EURORIB'15

Active targets are gaseous time-projection chambers designed for reaction and decay studies with nuclei far from stability. In reaction studies, the nuclei of the detection gas are also the targets of the reaction of interest, allowing for a large target thickness without compromising on energy resolution. This class of instruments, initially developed for high-energy physics, has found profitable applications in medium- and low-energy nuclear physics. Following the precursor IKAR detector [1], important results have been achieved in the last ten years by the Maya [2] and CENBG-TPC detectors [3]. A new generation of instruments of this kind are being developed at several facilities, to improve on crucial aspects such as maximum allowed beam intensity, efficiency, counting rates, and dynamic range of detectable signals.
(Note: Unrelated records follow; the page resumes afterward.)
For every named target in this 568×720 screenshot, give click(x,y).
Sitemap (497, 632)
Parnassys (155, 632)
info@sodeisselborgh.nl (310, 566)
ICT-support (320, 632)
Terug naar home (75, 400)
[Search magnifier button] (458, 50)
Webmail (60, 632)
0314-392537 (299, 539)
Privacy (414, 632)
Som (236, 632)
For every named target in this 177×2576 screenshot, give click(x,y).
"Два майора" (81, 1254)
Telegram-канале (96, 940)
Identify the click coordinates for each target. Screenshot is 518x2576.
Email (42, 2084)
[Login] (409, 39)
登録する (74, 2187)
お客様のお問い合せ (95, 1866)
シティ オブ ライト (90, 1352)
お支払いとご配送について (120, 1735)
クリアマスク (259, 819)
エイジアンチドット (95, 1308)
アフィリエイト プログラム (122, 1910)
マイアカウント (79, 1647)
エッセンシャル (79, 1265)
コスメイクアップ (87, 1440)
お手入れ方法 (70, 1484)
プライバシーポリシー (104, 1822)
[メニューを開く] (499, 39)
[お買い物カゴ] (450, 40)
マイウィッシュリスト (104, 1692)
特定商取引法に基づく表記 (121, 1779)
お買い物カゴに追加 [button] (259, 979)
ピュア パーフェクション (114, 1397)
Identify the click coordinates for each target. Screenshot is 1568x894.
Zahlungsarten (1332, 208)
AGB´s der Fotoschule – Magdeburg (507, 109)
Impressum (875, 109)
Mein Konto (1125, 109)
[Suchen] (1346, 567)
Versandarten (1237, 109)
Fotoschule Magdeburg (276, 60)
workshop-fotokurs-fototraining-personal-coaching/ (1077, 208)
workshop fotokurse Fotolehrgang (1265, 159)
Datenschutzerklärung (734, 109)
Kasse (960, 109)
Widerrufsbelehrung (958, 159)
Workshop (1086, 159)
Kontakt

Many of the new devices share a purpose-built integrated electronics (GET: General Electronics for TPCs) which addresses most of the issues listed above. The advances in Micro-Pattern Gas Detectors technology is exploited through the use of Micromegas [4] and GEMs [5] as amplification devices. In some cases the active target is complemented by auxiliary systems for the detection of charged particles or gamma rays. Thanks to their versatility, the physics scope of the new-generation active targets is broad. For direct reaction studies in inverse kinematics the advantage lies in the high luminosity. Resonant reaction measurements benefit from the detection of all kinematic parameters. A very low energy threshold for the detection of scattered particles makes them ideal instruments for the measurement of low-momentum transfer reactions, such as inelastic excitations to giant resonances. The talk will review some of the instruments and the focus of their physics programme. [1] G. D. Alkhazov et al., Phys. Rev. Lett. 78, 2313 (1997). [2] C. E. Demonchy et al., Nucl. Instrum. Methods Phys. Res. A 573, 145 (2007). [3] B. Blank et al., Nucl. Instrum. Methods Phys. Res. B 266, 4606 (2008). [4] Y. Giomataris, P. Rebourgeard, J. Robert, and G. Charpak, Nucl. Instrum. Methods Phys. Res. A 376, 29 (1996). [5] F. Sauli, Nucl. Instrum. Methods Phys. Res. A 386, 531 (1997).